Slices

Slices are a ubiquitous feature in newer programming languages like Go, Rust, and Zig. But until rather recently I found them mysterious. They seemed to be a solution to a problem that I’d never before considered. Yet they’re important enough to be “baked” into the languages mentioned above, with their own special syntax and support. What exactly are they, and what are they good for?

Here’s how the canonical introductions to Go and Rust describe them:

An array has a fixed size. A slice, on the other hand, is a dynamically-sized, flexible view into the elements of an array. In practice, slices are much more common than arrays.
- A Tour of Go

Slices let you reference a contiguous sequence of elements in a collection rather than the whole collection. A slice is a kind of reference, so it does not have ownership.
- The Rust Programming Language

Let’s have a go at modeling this in C:

/*
 * A "view" into a string. ptr points to the first byte of the
 * string, and len is the total number of bytes.
 */
struct string_slice {
        char *ptr;
        size_t len;
};

Suppose the string “Hello, world” lives somewhere in memory. We can construct a slice of the substring "world" like so:

char *str = "Hello, world";
struct string_slice world_slice = {
        .ptr = str + 7,
        .len = 5
};

Here’s what’s going on:

  0   1   2   3   4   5   6   7
+---+---+---+---+---+---+---+---+---+---+---+---+
| H | e | l | l | o | , |   | w | o | r | l | d |
+---+---+---+---+---+---+---+---+---+---+---+---+
  ^                           ^
  |                           |
 str                   world_slice.ptr = str + 7

                            [=== === === === ===]
							  1   2   3   4   5
                             world_slice.len = 5

What can we do with slices?

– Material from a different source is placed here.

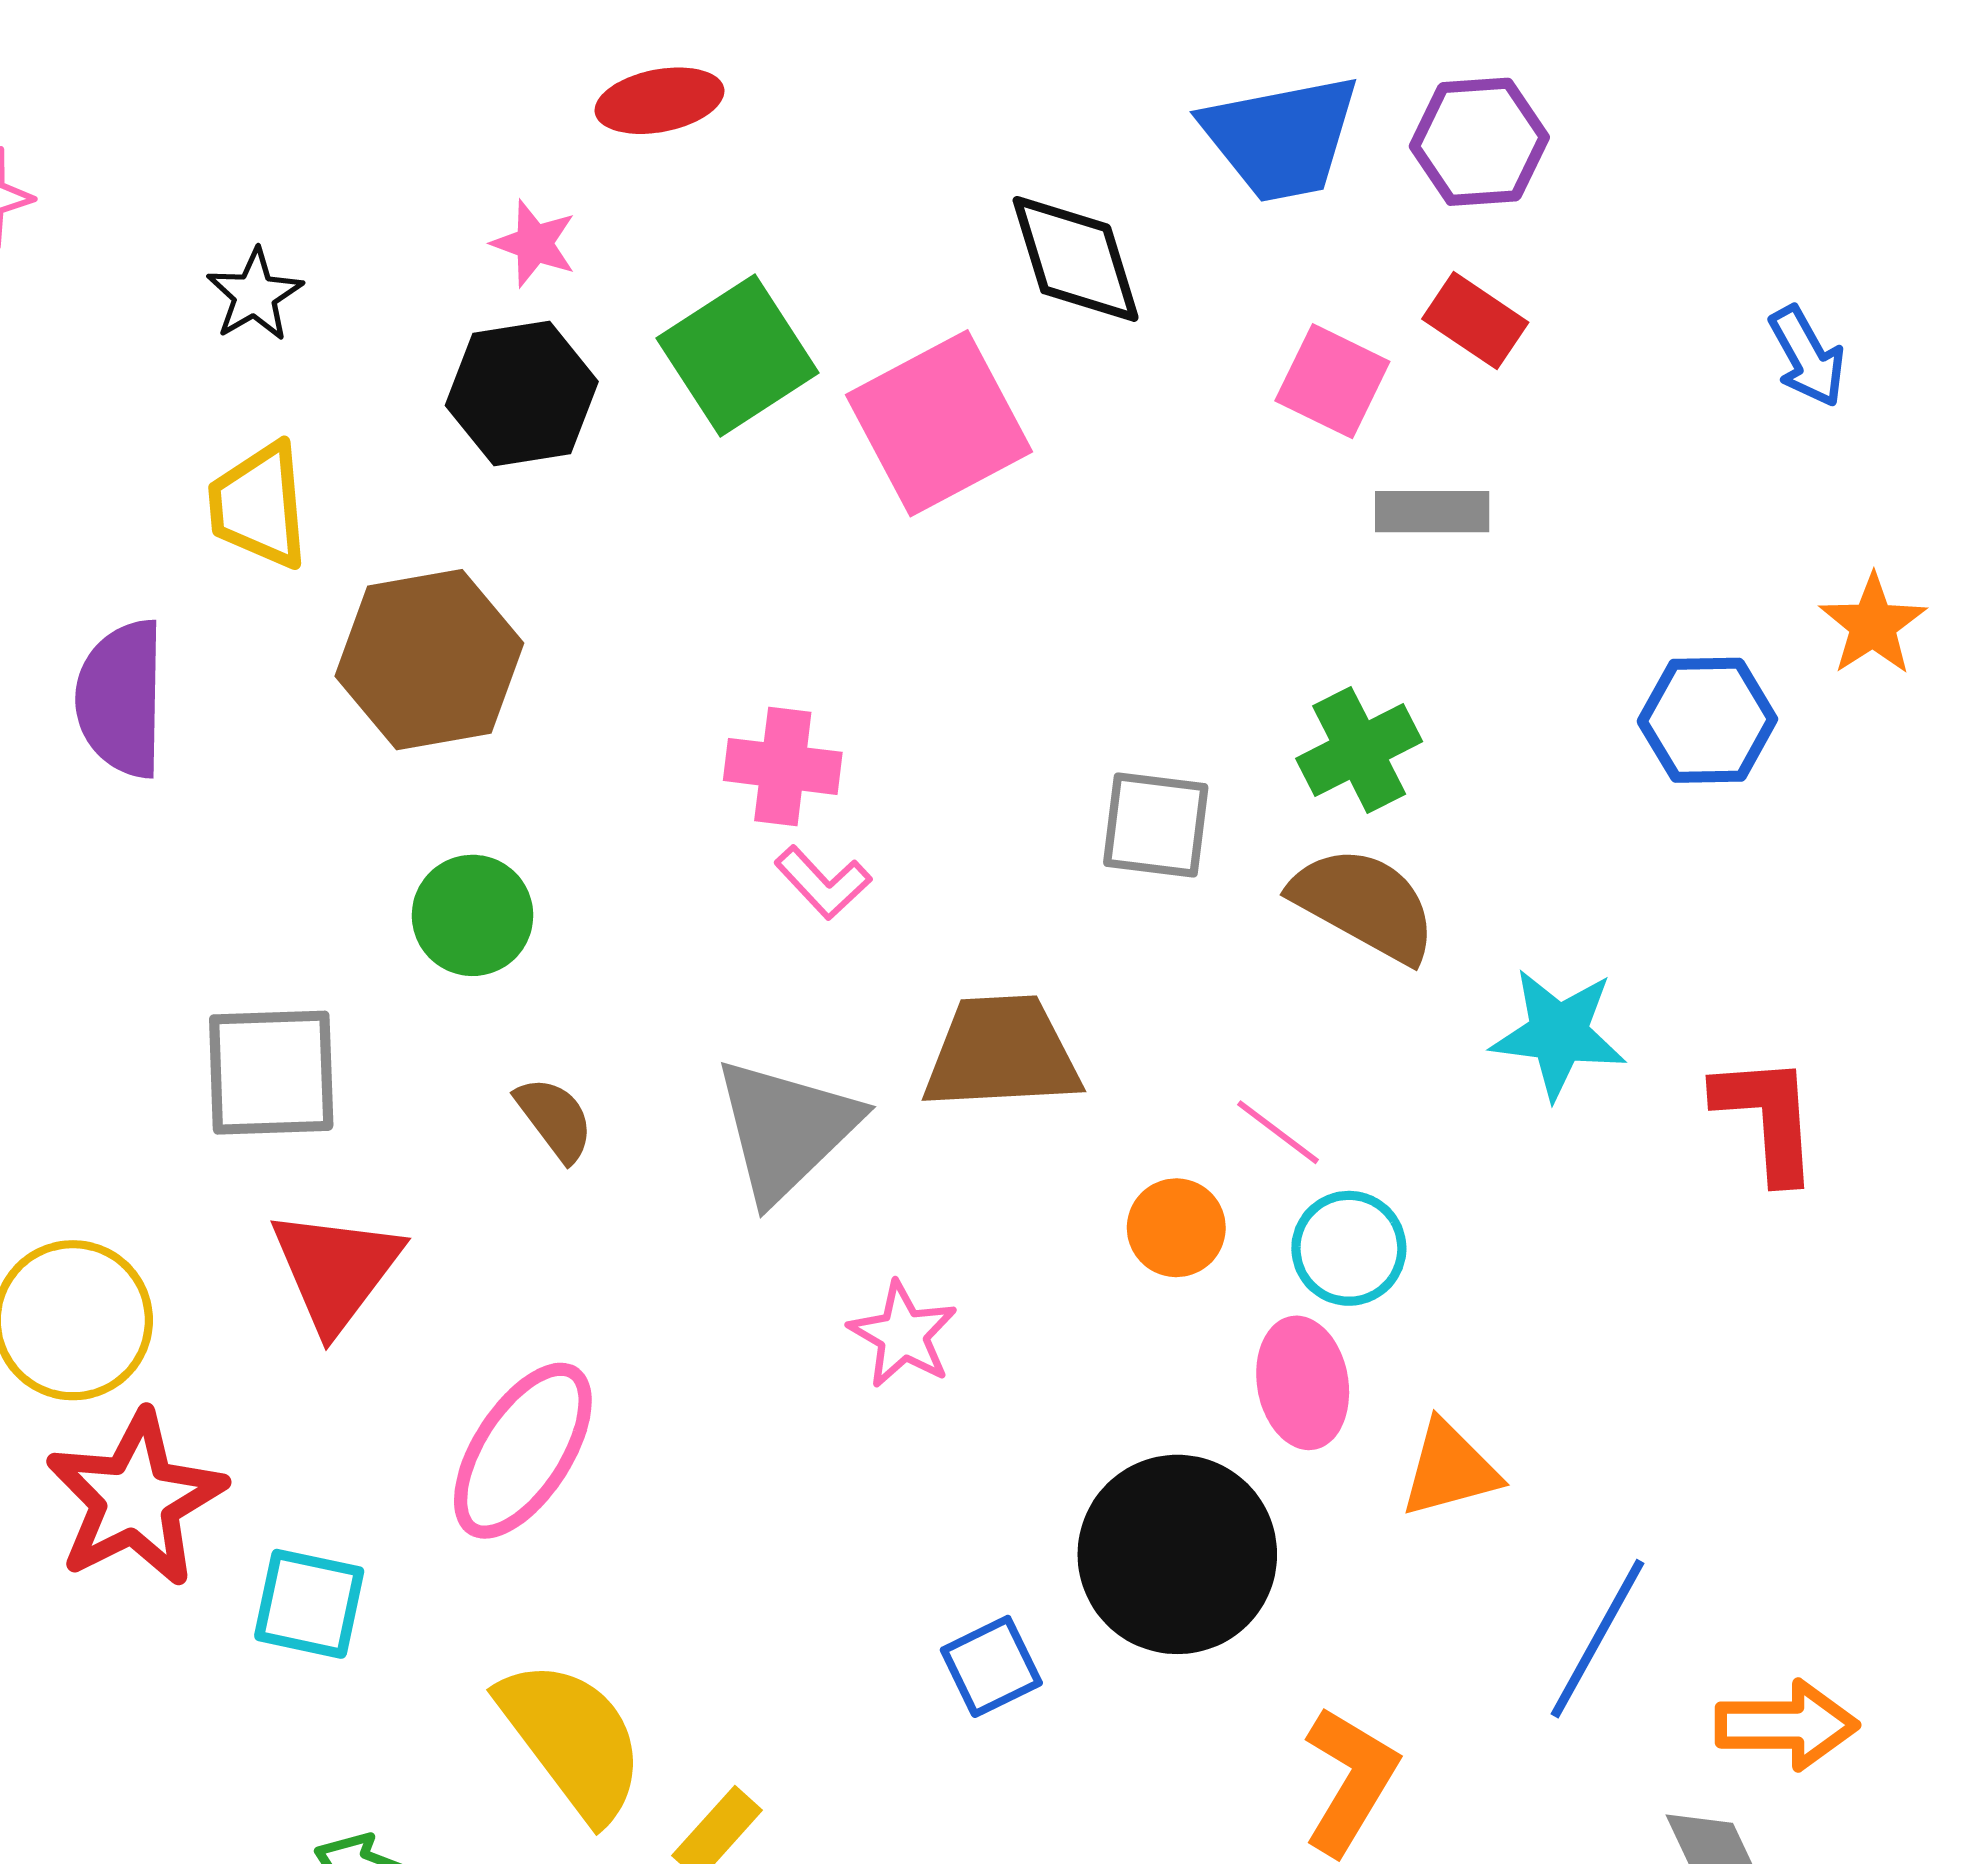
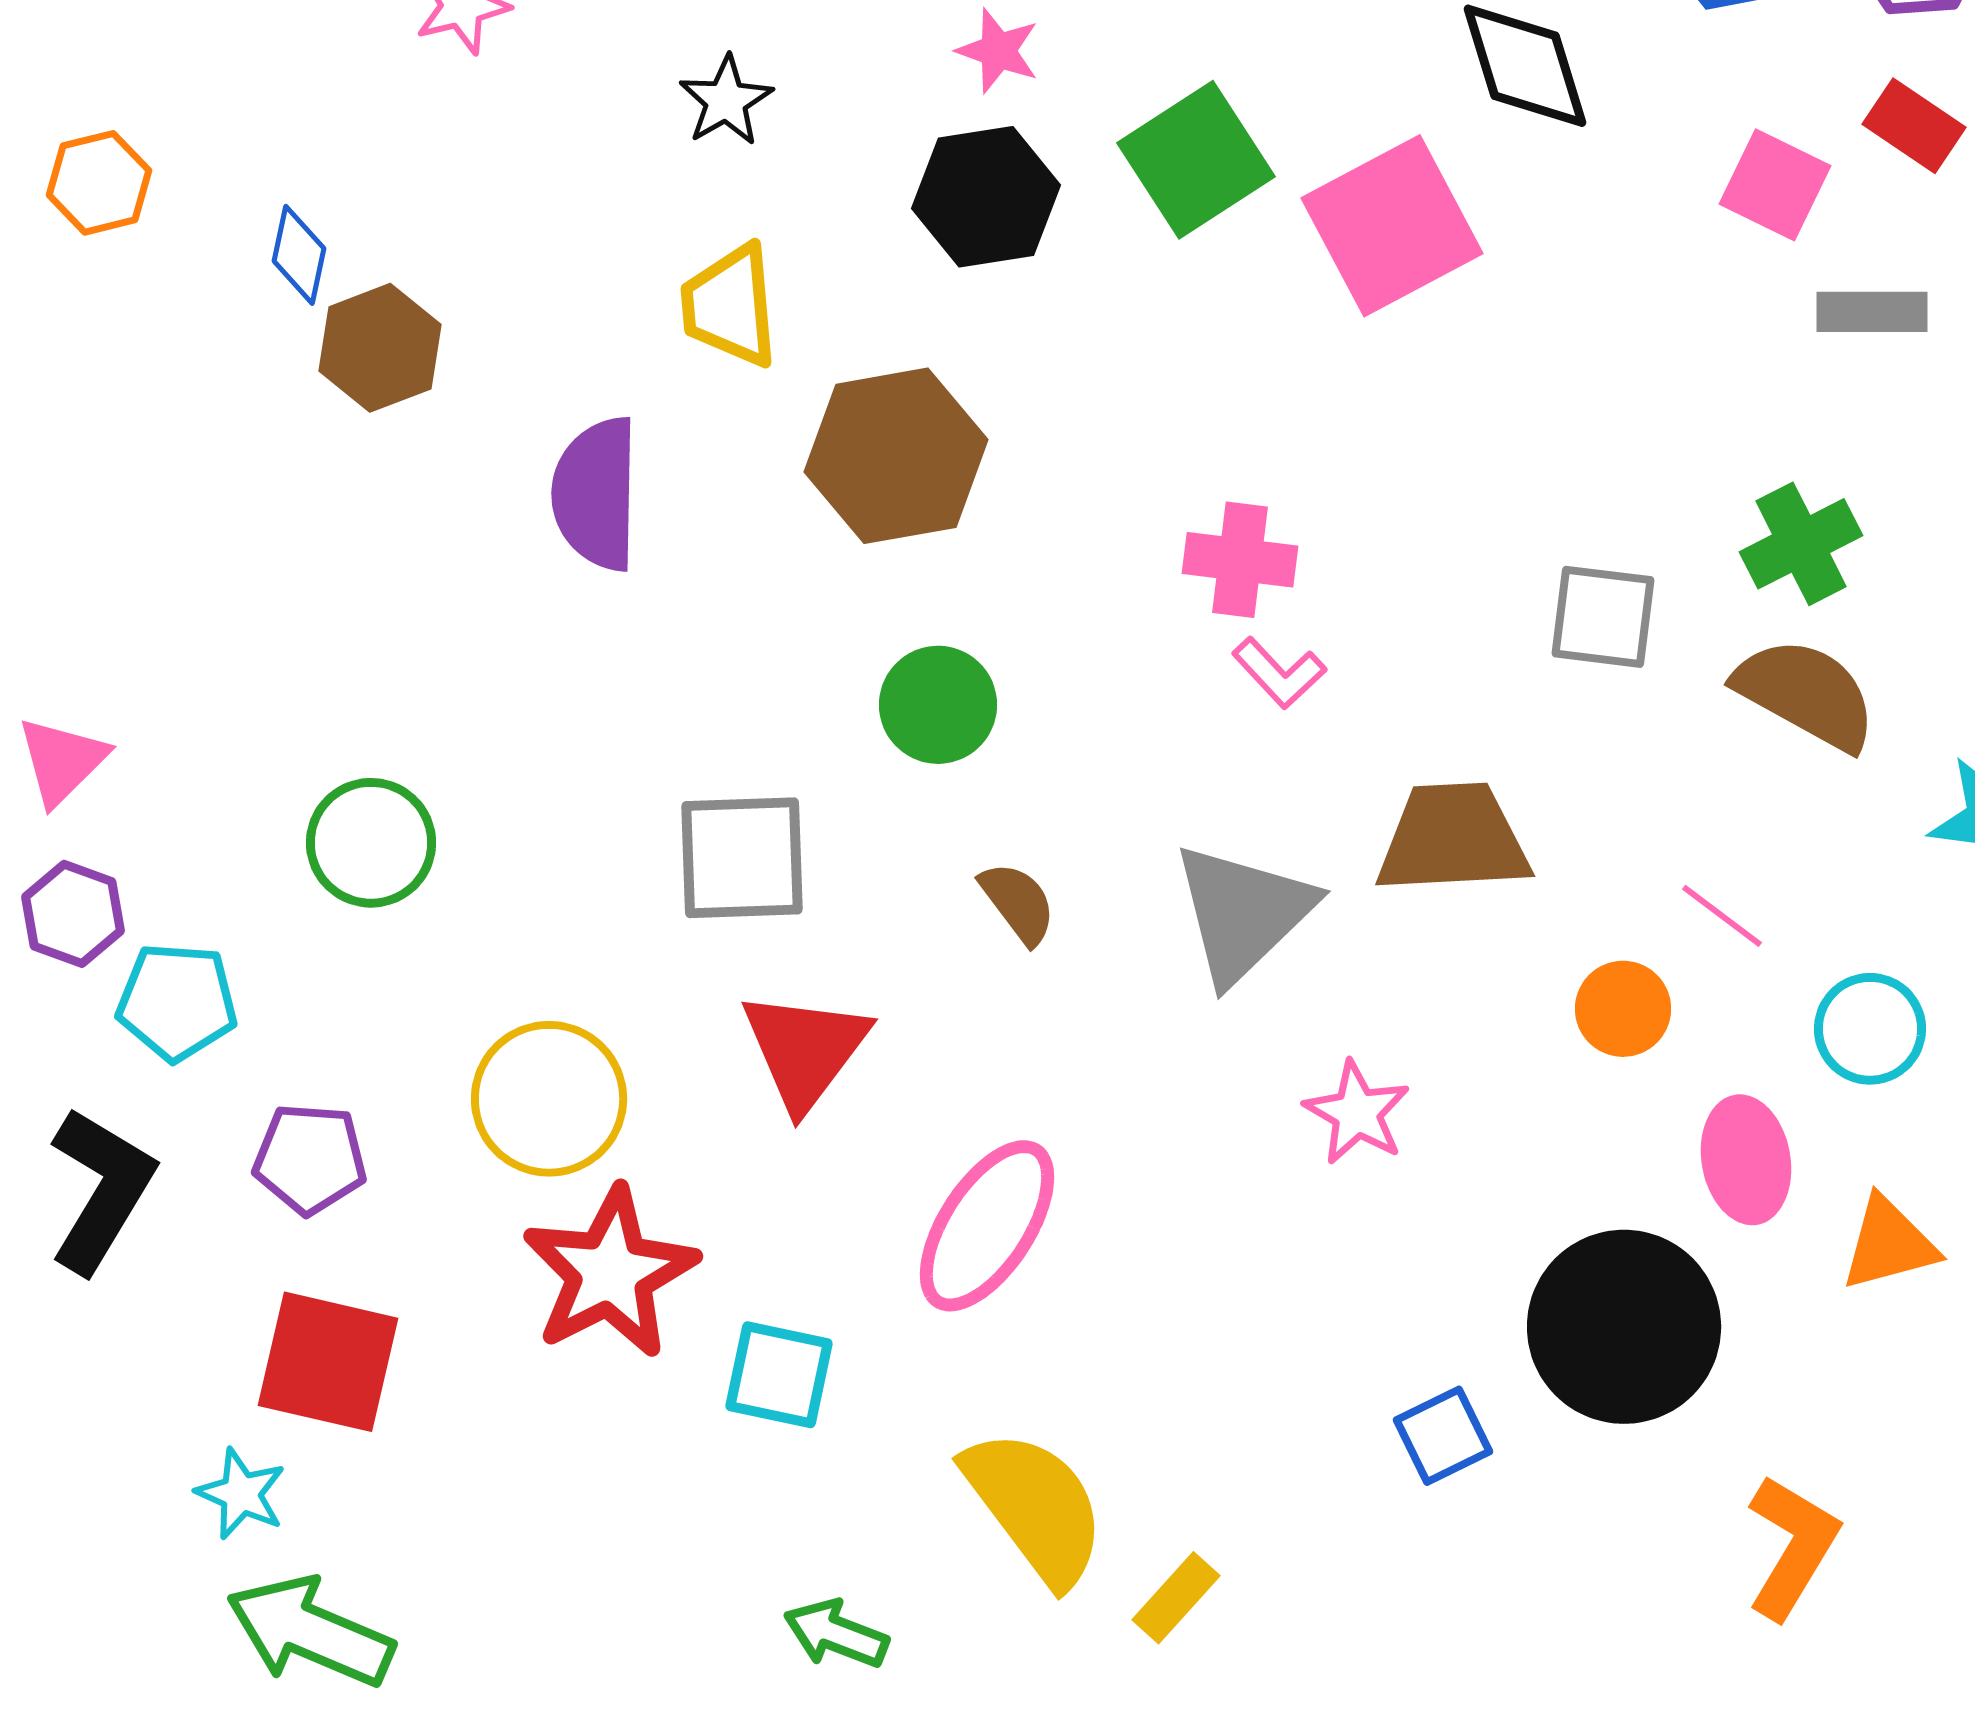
cyan circle: (1349, 1248) -> (1870, 1029), moved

We can print them:

void string_slice_debug(struct string_slice slice) {
        putchar('"');
        for (int i = 0; i < slice.len; i += 1) {
                putchar(*(slice.ptr + i));
        }
        putchar('"');
}
// string_slice_debug(world_slice)
// =>
// "world"

compare them:

bool string_slice_eq(struct string_slice s1, struct string_slice s2) {
        if (s1.len != s2.len) {
                return false;
        }
        for (int i = 0; i < s1.len; i += 1) {
                if (*(s1.ptr + i) != *(s2.ptr + i)) {
                        return false;
                }
        }
        return true;
}

order them, re-slice them, and so much more. And the beautiful thing is that none of this requires allocating any additional memory for the substrings we’re interested in.

Actually, that’s not quite true. After all, we need to store the struct string_slices somewhere. The difference is that a struct string_slice takes 16 bytes to store, regardless of the length of the substring being sliced.

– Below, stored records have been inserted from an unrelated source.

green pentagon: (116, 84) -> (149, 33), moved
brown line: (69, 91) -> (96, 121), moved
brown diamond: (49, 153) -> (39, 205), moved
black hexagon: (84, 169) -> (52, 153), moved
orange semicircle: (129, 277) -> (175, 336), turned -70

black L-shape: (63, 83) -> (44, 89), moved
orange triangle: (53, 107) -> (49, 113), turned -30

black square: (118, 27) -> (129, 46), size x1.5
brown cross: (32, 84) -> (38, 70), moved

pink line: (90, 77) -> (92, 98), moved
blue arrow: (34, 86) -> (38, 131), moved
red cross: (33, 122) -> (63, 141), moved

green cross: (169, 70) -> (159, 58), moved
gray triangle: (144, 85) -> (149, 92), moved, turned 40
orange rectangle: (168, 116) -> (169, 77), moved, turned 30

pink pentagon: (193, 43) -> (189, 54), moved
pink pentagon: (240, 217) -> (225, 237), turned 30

Because of this, you’ll often hear it said that slices have “value semantics”: they have a fixed size, are typically immutable, are cheap to copy, and therefore behave more like integers and booleans than complex data structures such as Rust’s Vec.

Example: Splitting a String

To illustrate just how useful these string slices are, let’s write a program that splits its input string on some separator character, allowing us to iterate over the resulting substrings. Using our shiny struct string_slice type, we can do so without allocating on the heap at all.

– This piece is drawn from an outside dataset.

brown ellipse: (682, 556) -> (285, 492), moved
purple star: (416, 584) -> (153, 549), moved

Here’s the idea: the function split_string doesn’t return an array of strings or anything of the sort; instead it returns a structure that maintains some “iterator state”. In particular, it stores:

struct split_iter {
        char *ptr;
        char split_char;
        bool done;
};

/*
 * Split string on all occurrences of split_char. Returns an
 * "iterator" that yields string slices.
 */
struct split_iter split_string(char *string, char split_char) {
        struct split_iter iter = {
                .ptr = string,
                .split_char = split_char,
                .done = false,
        };
        return iter;
}

To actually get at the resulting substrings, we’ll write a split_iter_next function that returns either the next string slice, or a value indicating that we’re done. Specifically, it returns a struct string_slice_option (which mimics Rust’s Option<&str>):

enum option_kind {
        OPTION_NONE,
        OPTION_SOME,
};

struct string_slice_option {
        enum option_kind kind;
        struct string_slice slice;
};

The real work is accomplished by split_iter_next. This function scans the string, starting at the struct split_iter’s ptr, and stopping when it encounters either the split_char or the end of the string. It then constructs a slice to return to the caller, and updates the iterator’s internal state appropriately.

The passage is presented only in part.